■ **Data**:

--------------------

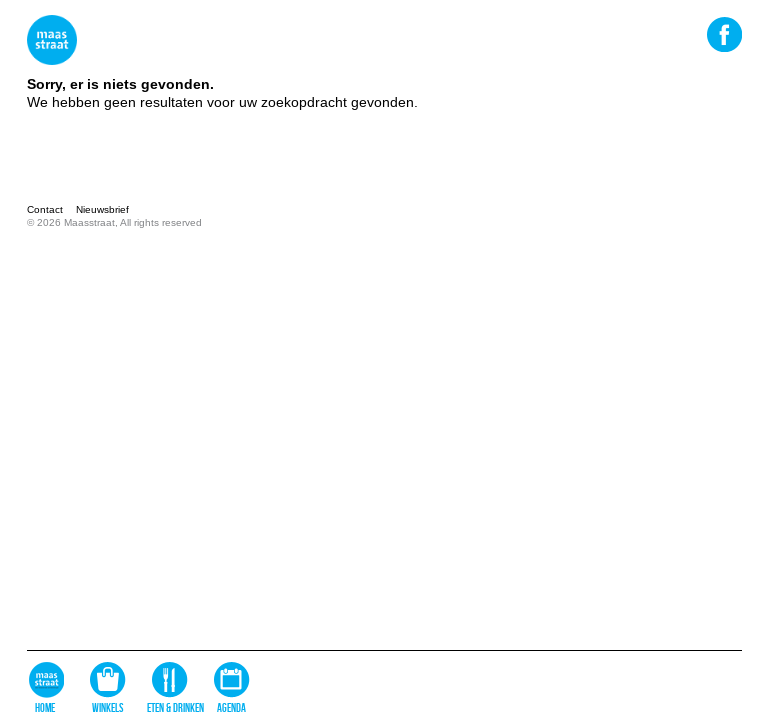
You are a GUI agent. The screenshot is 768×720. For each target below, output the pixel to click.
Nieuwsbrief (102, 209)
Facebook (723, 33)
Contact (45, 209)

--------------------

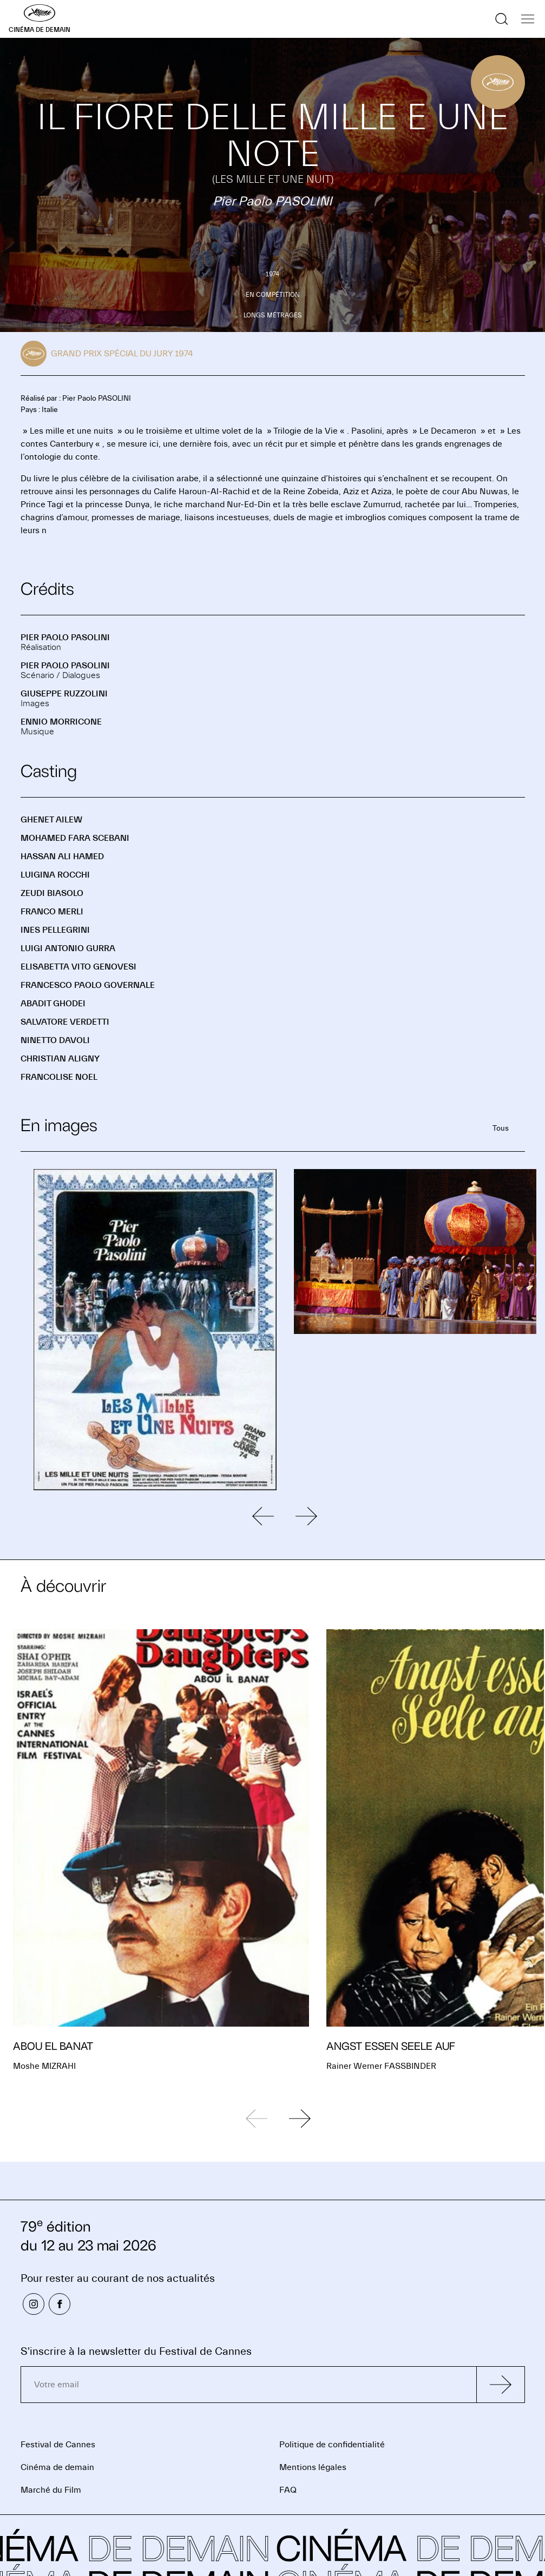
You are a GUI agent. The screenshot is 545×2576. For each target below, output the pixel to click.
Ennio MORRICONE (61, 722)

--------------------

■ **Aim of the task**:
Going through the records above, state how many lines carry "output", with no other text.

■ **Exercise result**:
2